* _Exercise instructions_:
Nothing but the lines from the first line of the entries through the line with "ENRIQUE CADICAMO: VIDA Y OB" should appear in the answer, transcribed exactly and free of pictures.

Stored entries
[Start of section]
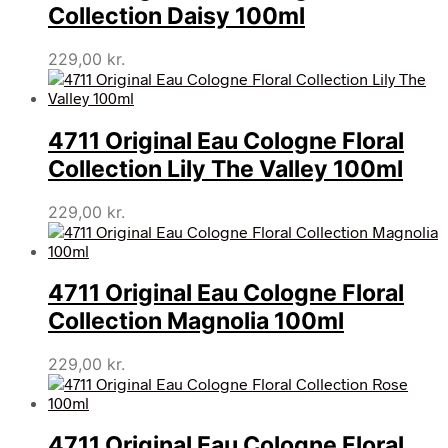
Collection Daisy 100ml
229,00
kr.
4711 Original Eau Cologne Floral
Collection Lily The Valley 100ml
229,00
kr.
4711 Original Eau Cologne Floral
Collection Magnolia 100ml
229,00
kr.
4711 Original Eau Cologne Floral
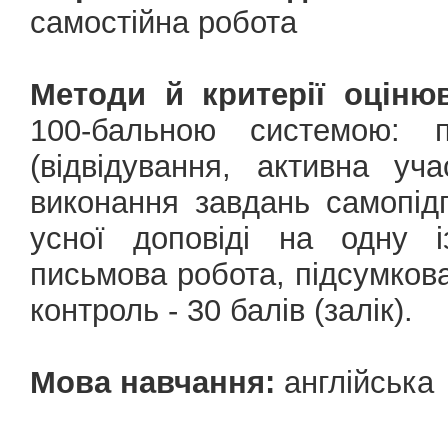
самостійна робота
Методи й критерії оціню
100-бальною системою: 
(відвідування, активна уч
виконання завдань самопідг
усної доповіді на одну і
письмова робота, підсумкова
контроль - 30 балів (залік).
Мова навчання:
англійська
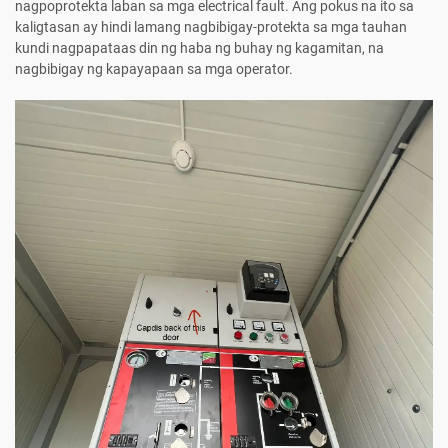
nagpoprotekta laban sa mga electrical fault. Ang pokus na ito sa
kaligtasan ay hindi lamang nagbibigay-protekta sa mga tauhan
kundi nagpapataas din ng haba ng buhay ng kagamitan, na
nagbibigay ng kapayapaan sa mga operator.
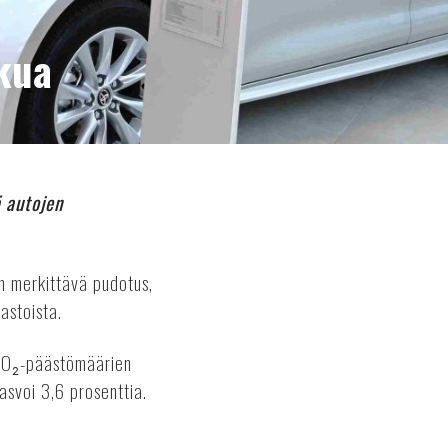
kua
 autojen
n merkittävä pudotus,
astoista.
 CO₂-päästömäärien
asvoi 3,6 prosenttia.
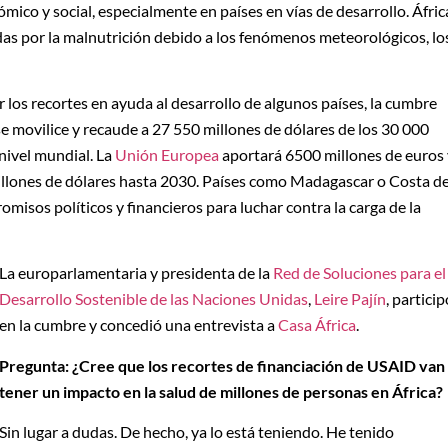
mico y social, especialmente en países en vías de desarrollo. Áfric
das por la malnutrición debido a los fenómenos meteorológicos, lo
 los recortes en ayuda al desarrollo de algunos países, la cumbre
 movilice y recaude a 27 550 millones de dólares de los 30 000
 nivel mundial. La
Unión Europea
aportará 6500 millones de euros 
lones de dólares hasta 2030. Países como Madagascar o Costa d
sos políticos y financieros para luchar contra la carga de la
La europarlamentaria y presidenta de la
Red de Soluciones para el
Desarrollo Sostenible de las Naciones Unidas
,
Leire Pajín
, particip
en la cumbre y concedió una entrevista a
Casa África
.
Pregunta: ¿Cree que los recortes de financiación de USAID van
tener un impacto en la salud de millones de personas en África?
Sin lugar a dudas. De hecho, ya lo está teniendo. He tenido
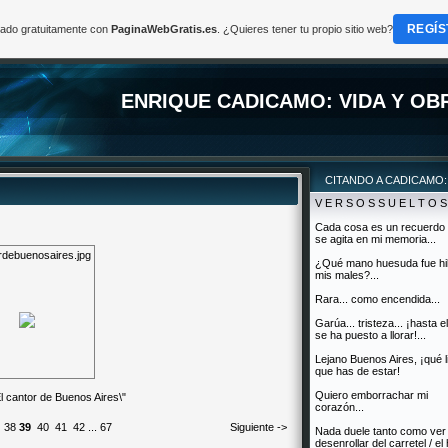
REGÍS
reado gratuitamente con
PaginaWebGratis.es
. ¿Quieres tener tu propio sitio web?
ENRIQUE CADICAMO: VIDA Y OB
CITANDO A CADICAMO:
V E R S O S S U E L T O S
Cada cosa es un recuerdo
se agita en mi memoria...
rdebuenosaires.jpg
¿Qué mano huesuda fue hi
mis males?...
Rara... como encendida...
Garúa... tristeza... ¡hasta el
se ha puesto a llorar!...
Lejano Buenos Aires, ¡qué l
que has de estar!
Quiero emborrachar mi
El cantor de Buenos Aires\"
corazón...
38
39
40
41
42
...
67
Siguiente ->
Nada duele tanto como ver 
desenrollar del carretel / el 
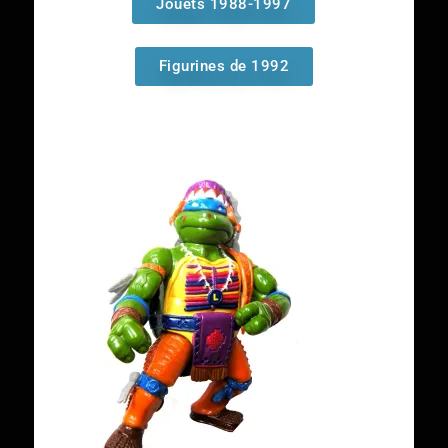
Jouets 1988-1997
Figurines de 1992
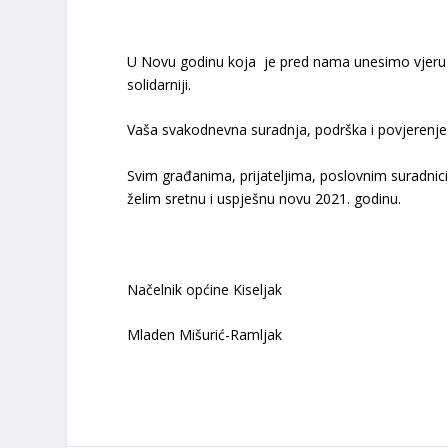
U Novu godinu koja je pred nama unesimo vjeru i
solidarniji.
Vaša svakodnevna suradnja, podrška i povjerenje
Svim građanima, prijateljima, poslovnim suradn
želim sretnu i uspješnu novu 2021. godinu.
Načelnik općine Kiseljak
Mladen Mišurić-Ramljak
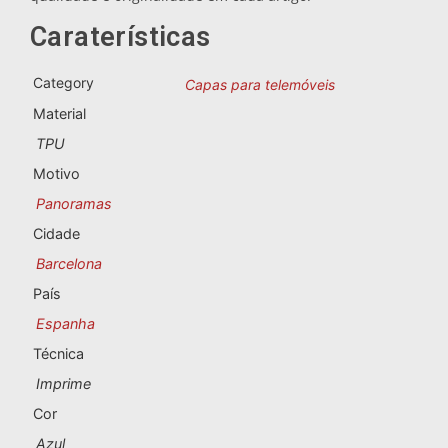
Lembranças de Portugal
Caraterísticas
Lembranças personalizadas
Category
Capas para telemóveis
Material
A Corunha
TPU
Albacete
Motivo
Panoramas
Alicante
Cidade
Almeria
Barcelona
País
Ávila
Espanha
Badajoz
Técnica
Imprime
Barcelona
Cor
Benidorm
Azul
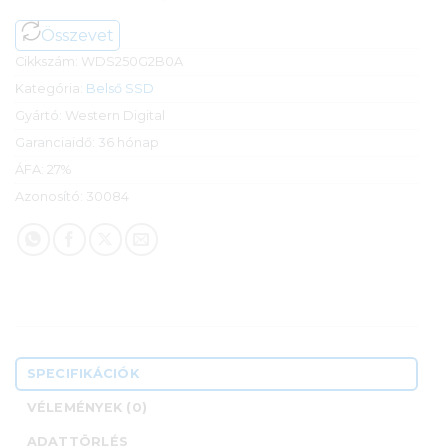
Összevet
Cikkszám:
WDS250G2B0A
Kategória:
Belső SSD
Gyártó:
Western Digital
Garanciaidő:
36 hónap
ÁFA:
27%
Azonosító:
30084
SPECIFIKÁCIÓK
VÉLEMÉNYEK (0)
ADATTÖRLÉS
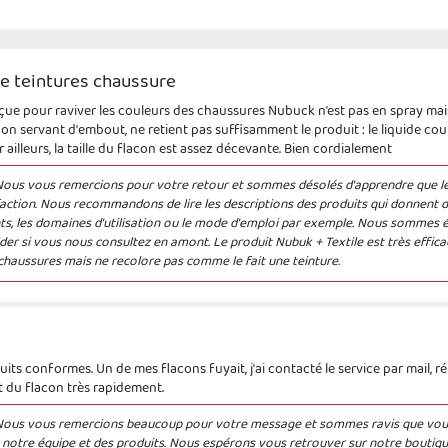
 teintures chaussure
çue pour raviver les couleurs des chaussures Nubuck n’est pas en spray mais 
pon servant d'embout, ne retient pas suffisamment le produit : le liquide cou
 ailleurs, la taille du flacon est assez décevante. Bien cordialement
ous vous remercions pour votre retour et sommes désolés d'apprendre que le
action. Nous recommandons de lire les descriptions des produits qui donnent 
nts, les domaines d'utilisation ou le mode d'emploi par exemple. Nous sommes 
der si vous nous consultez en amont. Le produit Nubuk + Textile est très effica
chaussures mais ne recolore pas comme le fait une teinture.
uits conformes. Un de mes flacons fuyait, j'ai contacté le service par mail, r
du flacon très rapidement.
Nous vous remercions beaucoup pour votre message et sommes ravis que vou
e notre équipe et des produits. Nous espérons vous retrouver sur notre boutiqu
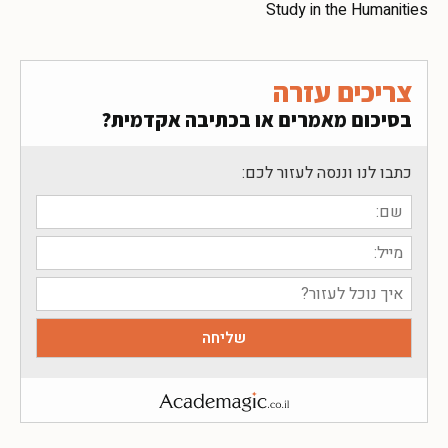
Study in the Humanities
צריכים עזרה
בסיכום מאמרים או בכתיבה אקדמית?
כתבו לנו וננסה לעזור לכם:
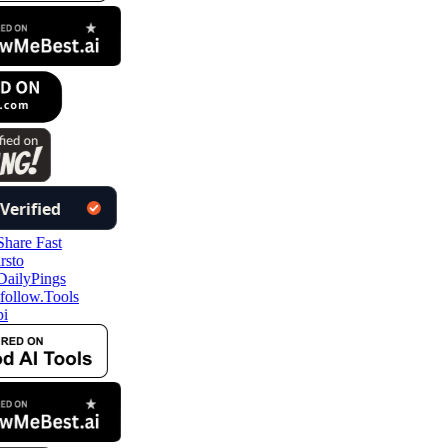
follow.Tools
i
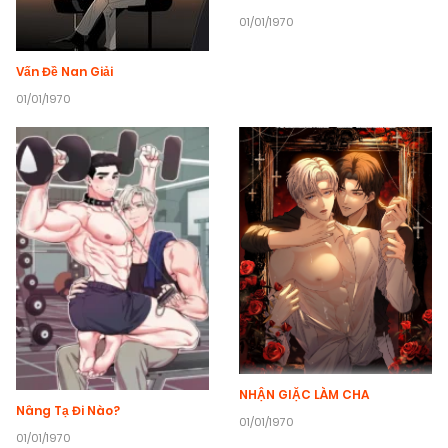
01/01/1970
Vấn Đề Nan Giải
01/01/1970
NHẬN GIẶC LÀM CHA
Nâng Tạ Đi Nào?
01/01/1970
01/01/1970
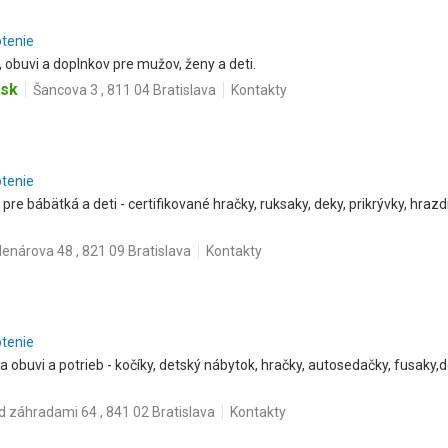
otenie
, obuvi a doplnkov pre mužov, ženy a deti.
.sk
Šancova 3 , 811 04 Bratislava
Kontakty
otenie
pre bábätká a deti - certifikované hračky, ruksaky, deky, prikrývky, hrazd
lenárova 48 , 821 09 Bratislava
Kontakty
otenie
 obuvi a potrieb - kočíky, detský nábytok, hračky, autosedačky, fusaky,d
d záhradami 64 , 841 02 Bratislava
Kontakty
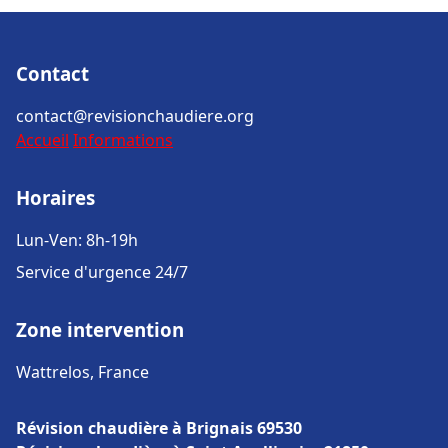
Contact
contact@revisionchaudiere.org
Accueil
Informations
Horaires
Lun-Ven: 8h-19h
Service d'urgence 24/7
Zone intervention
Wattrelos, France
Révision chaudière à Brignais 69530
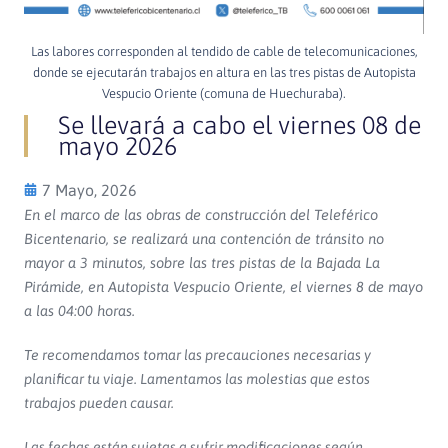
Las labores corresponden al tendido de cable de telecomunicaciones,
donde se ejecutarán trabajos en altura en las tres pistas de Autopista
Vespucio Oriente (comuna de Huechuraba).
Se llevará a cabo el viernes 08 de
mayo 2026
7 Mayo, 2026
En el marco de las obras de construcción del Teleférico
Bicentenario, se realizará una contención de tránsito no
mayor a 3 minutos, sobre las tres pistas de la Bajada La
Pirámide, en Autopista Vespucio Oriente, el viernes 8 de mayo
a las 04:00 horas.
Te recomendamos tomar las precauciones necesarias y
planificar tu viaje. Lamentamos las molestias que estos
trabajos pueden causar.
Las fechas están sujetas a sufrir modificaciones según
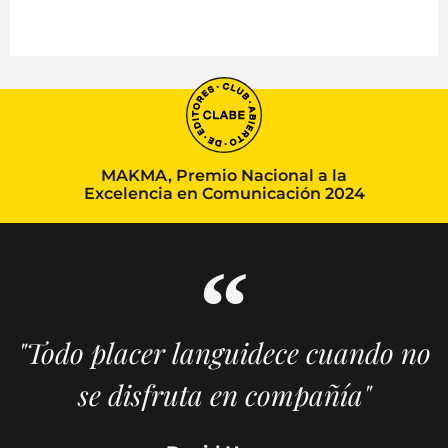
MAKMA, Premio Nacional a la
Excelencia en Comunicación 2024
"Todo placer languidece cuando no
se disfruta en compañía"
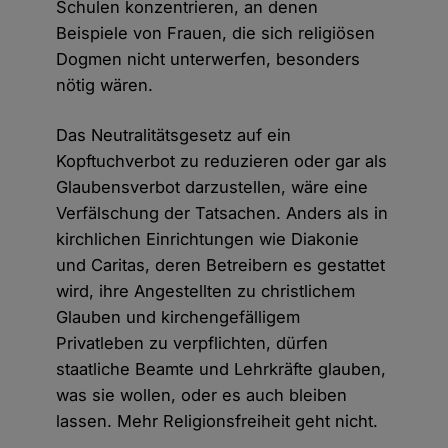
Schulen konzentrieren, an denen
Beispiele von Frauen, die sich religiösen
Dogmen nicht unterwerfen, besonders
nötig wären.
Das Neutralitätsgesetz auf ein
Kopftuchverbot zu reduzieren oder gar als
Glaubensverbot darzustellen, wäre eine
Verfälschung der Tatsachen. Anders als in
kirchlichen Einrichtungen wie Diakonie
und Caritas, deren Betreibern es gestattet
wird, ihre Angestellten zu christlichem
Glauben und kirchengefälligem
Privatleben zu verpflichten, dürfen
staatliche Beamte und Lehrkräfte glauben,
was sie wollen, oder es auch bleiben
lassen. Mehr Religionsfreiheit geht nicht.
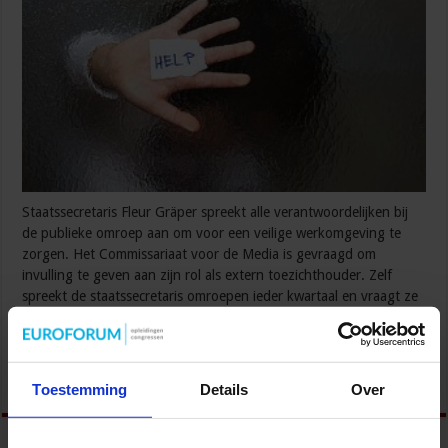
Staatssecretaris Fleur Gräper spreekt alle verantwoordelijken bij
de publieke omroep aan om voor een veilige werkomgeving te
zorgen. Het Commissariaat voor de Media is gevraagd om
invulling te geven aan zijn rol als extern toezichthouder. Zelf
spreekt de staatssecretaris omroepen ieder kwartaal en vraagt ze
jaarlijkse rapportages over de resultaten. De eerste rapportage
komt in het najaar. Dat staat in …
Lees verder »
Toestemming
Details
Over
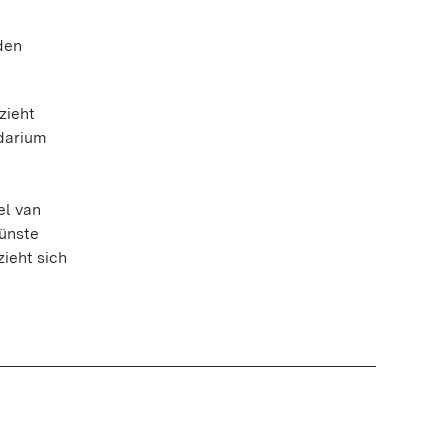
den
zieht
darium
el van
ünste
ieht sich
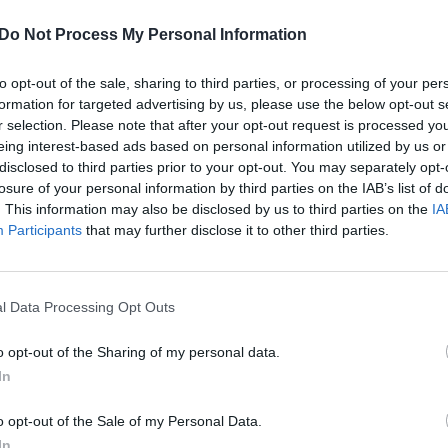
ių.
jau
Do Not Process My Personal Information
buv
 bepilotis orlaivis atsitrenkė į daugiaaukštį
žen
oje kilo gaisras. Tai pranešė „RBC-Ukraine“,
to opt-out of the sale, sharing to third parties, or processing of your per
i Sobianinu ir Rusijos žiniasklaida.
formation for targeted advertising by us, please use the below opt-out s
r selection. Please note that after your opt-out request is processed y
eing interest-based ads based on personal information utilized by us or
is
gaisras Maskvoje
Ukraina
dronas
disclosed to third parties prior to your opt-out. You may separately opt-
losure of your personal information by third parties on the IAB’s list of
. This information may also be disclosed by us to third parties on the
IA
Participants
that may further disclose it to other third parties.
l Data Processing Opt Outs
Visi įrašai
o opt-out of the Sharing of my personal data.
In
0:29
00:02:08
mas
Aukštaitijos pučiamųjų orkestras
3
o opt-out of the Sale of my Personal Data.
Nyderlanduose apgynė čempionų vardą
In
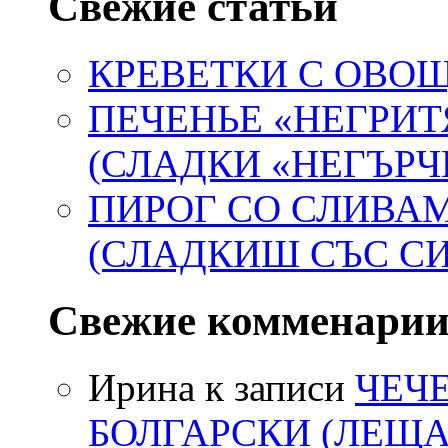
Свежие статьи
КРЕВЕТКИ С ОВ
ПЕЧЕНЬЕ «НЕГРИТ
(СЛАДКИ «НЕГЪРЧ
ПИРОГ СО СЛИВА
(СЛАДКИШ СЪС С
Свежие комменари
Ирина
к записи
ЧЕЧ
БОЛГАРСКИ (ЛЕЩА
[End of section]
* _Reply_:
Collection Daisy 100ml
229,00
kr.
4711 Original Eau Cologne Floral
Collection Lily The Valley 100ml
229,00
kr.
4711 Original Eau Cologne Floral
Collection Magnolia 100ml
229,00
kr.
4711 Original Eau Cologne Floral
самостійна робота
Методи й критерії оціню
100-бальною системою: 
(відвідування, активна уч
виконання завдань самопідг
усної доповіді на одну і
письмова робота, підсумкова
контроль - 30 балів (залік).
Мова навчання:
англійська
nagpoprotekta laban sa mga electrical fault. Ang pokus na ito sa
kaligtasan ay hindi lamang nagbibigay-protekta sa mga tauhan
kundi nagpapataas din ng haba ng buhay ng kagamitan, na
nagbibigay ng kapayapaan sa mga operator.
kua
 autojen
n merkittävä pudotus,
astoista.
 CO₂-päästömäärien
asvoi 3,6 prosenttia.
mico y social, especialmente en países en vías de desarrollo. Áfric
das por la malnutrición debido a los fenómenos meteorológicos, lo
 los recortes en ayuda al desarrollo de algunos países, la cumbre
 movilice y recaude a 27 550 millones de dólares de los 30 000
 nivel mundial. La
Unión Europea
aportará 6500 millones de euros 
lones de dólares hasta 2030. Países como Madagascar o Costa d
sos políticos y financieros para luchar contra la carga de la
La europarlamentaria y presidenta de la
Red de Soluciones para el
Desarrollo Sostenible de las Naciones Unidas
,
Leire Pajín
, particip
en la cumbre y concedió una entrevista a
Casa África
.
Pregunta: ¿Cree que los recortes de financiación de USAID van
tener un impacto en la salud de millones de personas en África?
Sin lugar a dudas. De hecho, ya lo está teniendo. He tenido
REGÍS
reado gratuitamente con
PaginaWebGratis.es
. ¿Quieres tener tu propio sitio web?
ENRIQUE CADICAMO: VIDA Y OB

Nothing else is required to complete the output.